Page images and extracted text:
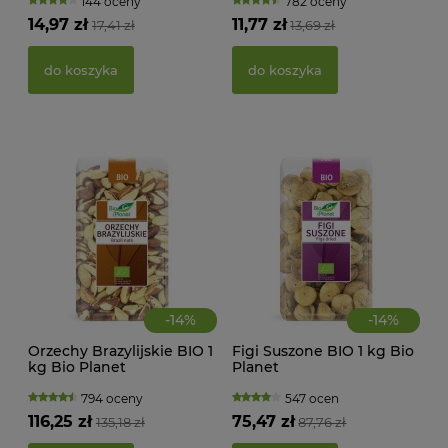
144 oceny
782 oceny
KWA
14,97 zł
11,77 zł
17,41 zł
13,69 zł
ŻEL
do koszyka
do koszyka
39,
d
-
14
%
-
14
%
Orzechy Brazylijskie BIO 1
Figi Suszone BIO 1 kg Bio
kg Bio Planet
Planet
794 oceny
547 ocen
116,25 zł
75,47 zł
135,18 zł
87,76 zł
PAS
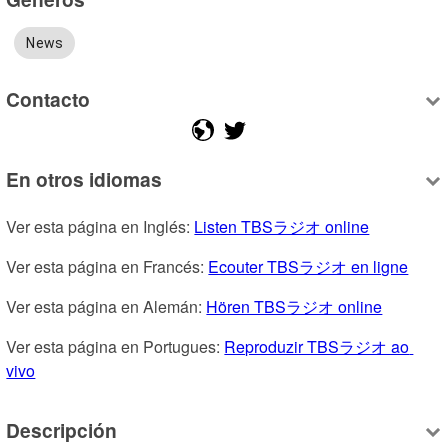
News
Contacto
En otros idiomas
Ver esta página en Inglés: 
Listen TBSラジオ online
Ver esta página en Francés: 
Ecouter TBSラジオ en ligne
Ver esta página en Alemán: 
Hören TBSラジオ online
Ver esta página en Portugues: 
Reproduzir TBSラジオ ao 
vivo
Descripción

ASSIGNMENT: Retype each record exactly as it appears above and drop the images.

RESPONSE AREA:
144 oceny
782 oceny
KWA
14,97 zł
11,77 zł
17,41 zł
13,69 zł
ŻEL
do koszyka
do koszyka
39,
d
-
14
%
-
14
%
Orzechy Brazylijskie BIO 1
Figi Suszone BIO 1 kg Bio
kg Bio Planet
Planet
794 oceny
547 ocen
116,25 zł
75,47 zł
135,18 zł
87,76 zł
PAS
News
Contacto
En otros idiomas
Ver esta página en Inglés: 
Listen TBSラジオ online
Ver esta página en Francés: 
Ecouter TBSラジオ en ligne
Ver esta página en Alemán: 
Hören TBSラジオ online
Ver esta página en Portugues: 
Reproduzir TBSラジオ ao 
vivo
Descripción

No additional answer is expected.